* _What this task involves_
Further down are entries; set down exactly and only the lines from the one with "Cu bebe la plimbare! Mic" up to and including the one with "Produktbeschreibung", dropping each picture.
::: Listed entries
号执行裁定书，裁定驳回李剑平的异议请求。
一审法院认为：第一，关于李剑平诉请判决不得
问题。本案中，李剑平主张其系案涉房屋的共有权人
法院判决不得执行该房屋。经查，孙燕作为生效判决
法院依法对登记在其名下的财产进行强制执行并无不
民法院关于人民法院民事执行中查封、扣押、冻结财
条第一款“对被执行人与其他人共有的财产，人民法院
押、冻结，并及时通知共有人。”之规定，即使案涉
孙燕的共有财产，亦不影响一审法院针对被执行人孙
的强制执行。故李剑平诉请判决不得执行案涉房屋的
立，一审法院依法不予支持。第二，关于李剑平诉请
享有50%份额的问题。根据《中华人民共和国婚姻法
::::::
::: Listed entries
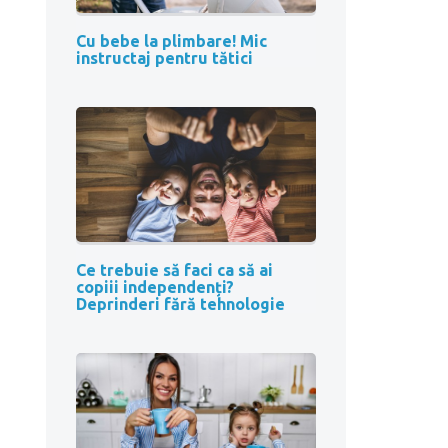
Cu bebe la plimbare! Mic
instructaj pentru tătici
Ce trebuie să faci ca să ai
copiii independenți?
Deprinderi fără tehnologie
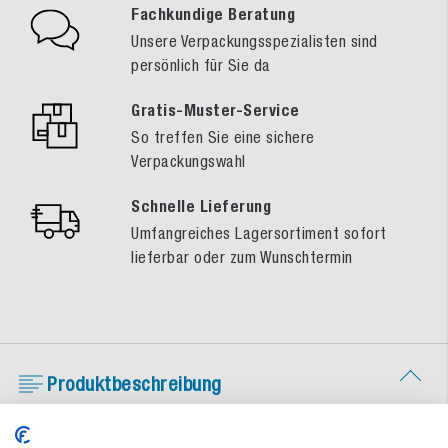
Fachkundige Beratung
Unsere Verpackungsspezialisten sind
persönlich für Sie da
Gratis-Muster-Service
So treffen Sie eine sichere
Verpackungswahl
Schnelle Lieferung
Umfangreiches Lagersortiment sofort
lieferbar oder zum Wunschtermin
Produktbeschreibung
::::::
* _Written answer_
Cu bebe la plimbare! Mic
instructaj pentru tătici
Ce trebuie să faci ca să ai
copiii independenți?
Deprinderi fără tehnologie
Fachkundige Beratung
Unsere Verpackungsspezialisten sind
persönlich für Sie da
Gratis-Muster-Service
So treffen Sie eine sichere
Verpackungswahl
Schnelle Lieferung
Umfangreiches Lagersortiment sofort
lieferbar oder zum Wunschtermin
Produktbeschreibung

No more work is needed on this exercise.